Once final approval is granted, the bill will solidify Thailand’s standing as one of Asia’s most progressive societies in terms of LGBTQ rights. Thailand is on track to become the first Southeast Asian country to legalize equal marriage following the successful passing of a same-sex marriage bill by politicians.

The lower house of parliament overwhelmingly supported the bill, with 400 members voting in favor and only 10 opposing it in the final reading on Wednesday.
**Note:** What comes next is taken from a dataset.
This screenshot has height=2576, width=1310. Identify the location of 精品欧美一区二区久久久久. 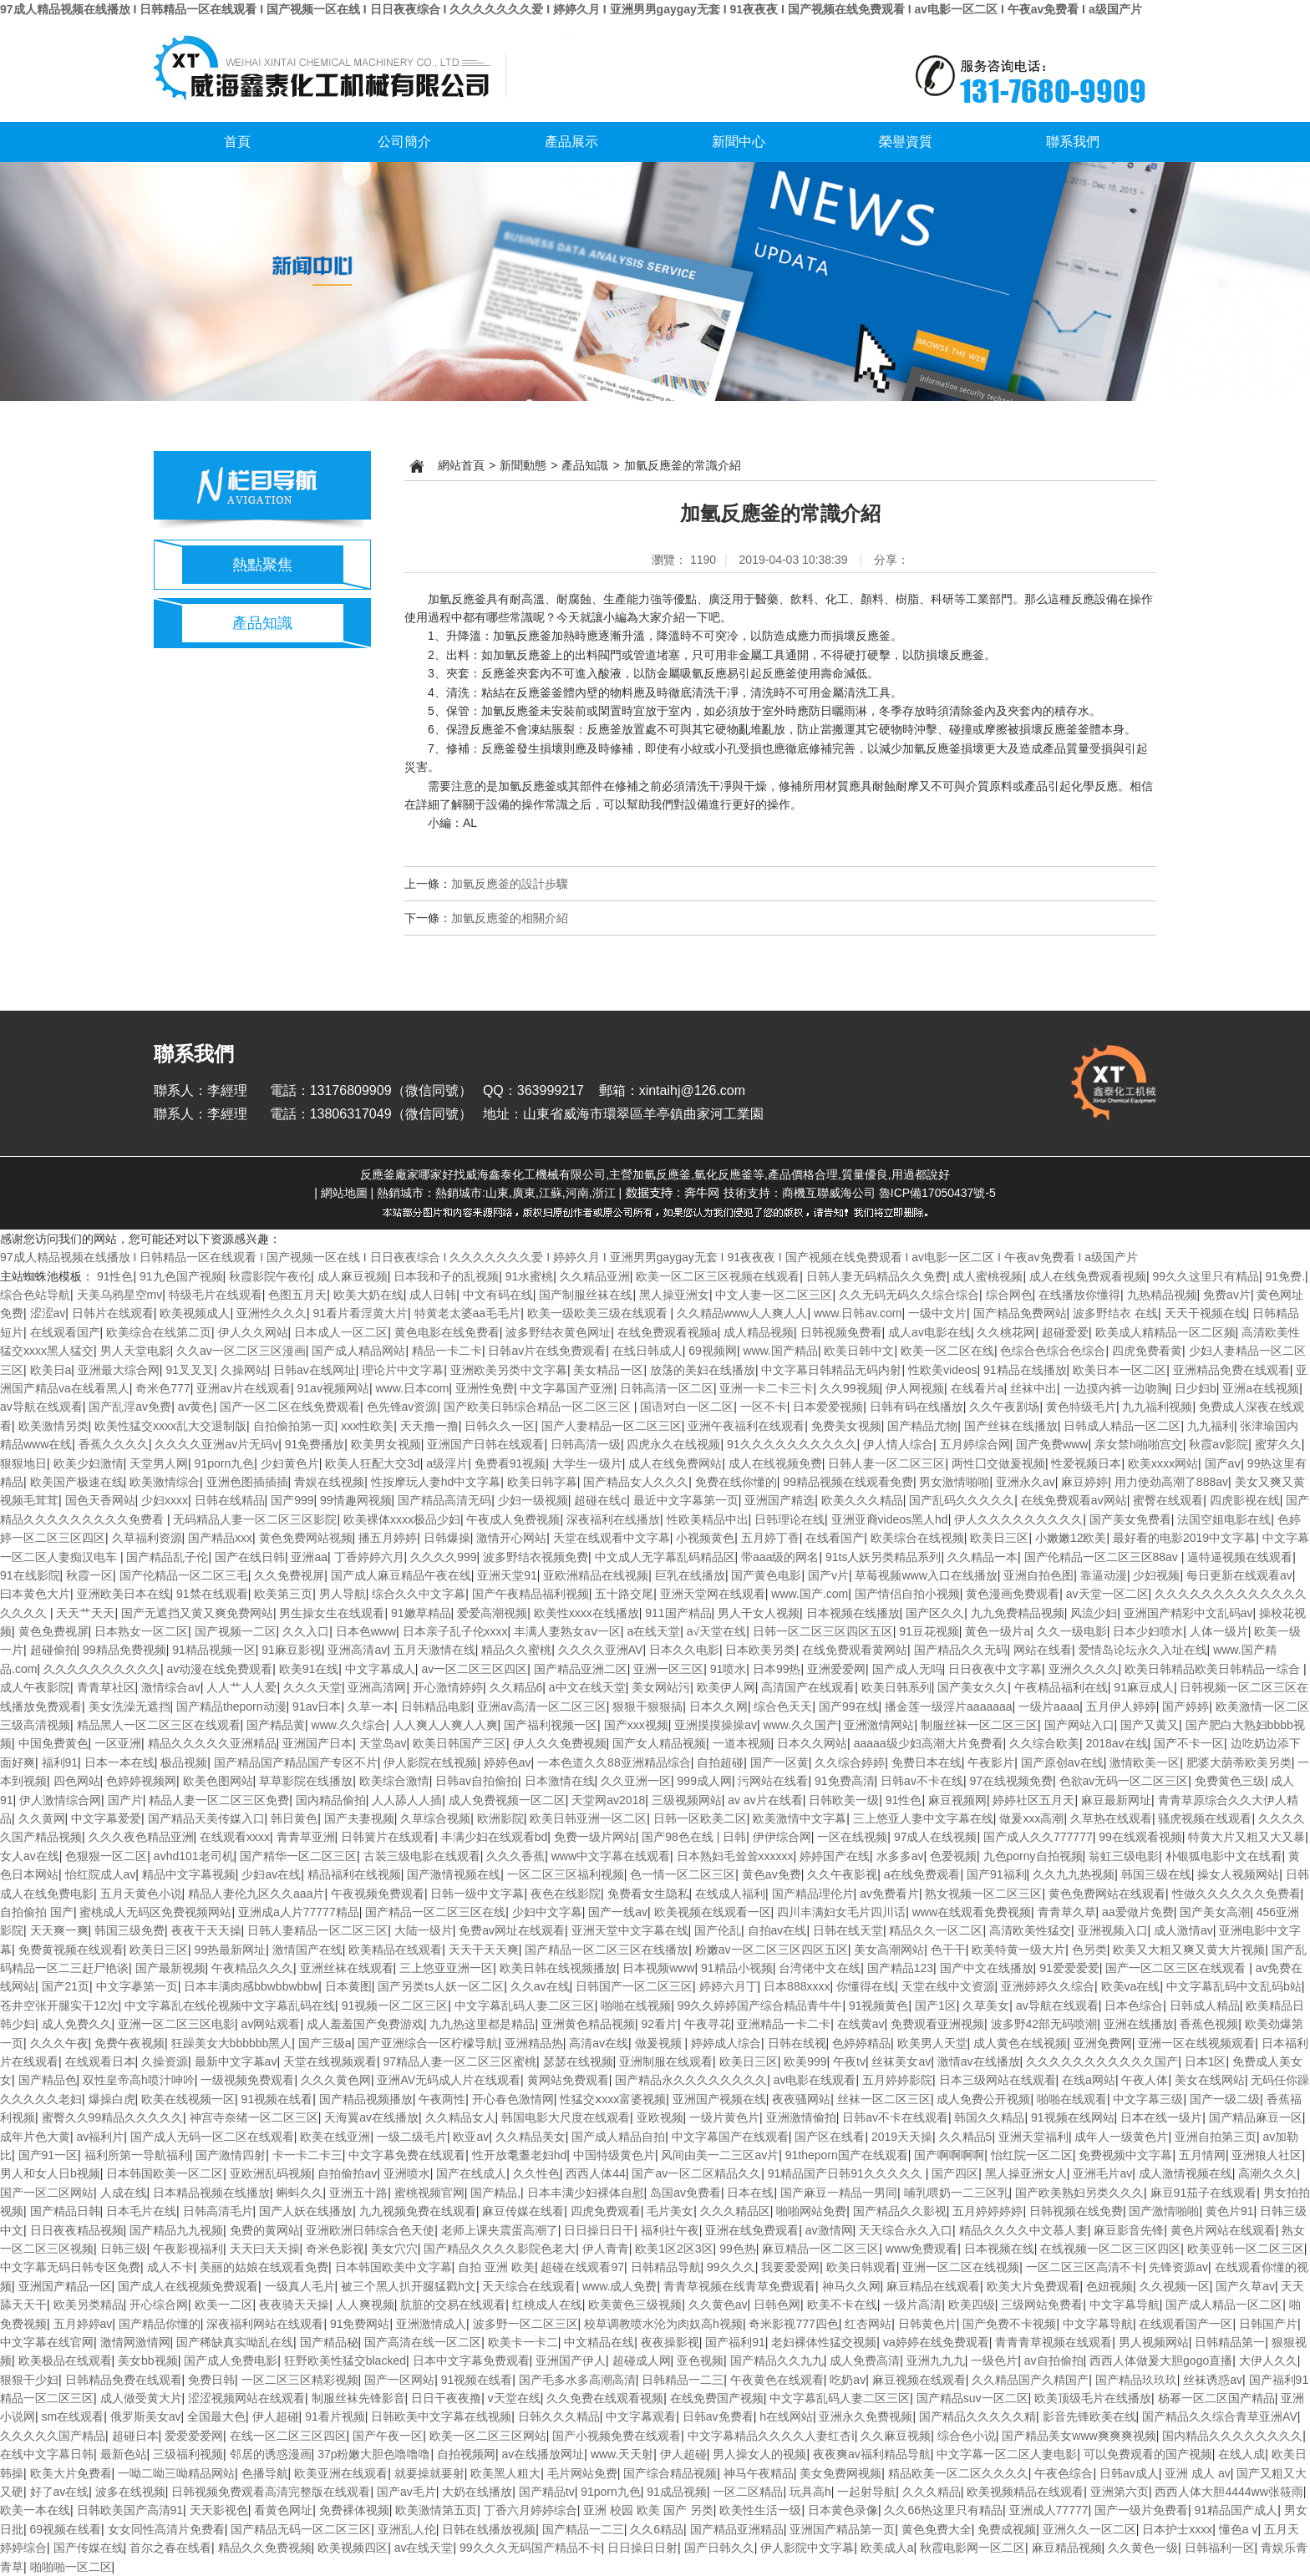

If the bill is ultimately approved by the country’s Senate and endorsed by the king, Thailand will join Taiwan and Nepal as the only Asian nations to recognize same-sex marriage.

The legislation, which has been in the works for more than a decade, would need to take effect within 120 days of receiving royal approval. The bill aims to promote equality by replacing gender-specific terms in the marriage law with gender-neutral language and granting LGBTQ couples equal rights to inheritance and adoption.

Despite Thailand’s reputation for being LGBTQ-friendly, activists have faced challenges in combating conservative attitudes. In 2020, the Constitutional Court upheld the constitutionality of the current matrimonial law, which only recognizes heterosexual marriages, but recommended expanding legislation to safeguard the rights of minorities.

In a significant step forward, parliament approved the first readings of four draft bills on same-sex marriage in December and tasked a committee with consolidating them into a single draft. The sight of a representative bringing a rainbow flag into the chamber upon the bill’s approval underscored the historic moment.

With the potential passage of this bill, Thailand is poised to make history and lead the way in championing LGBTQ rights in the region.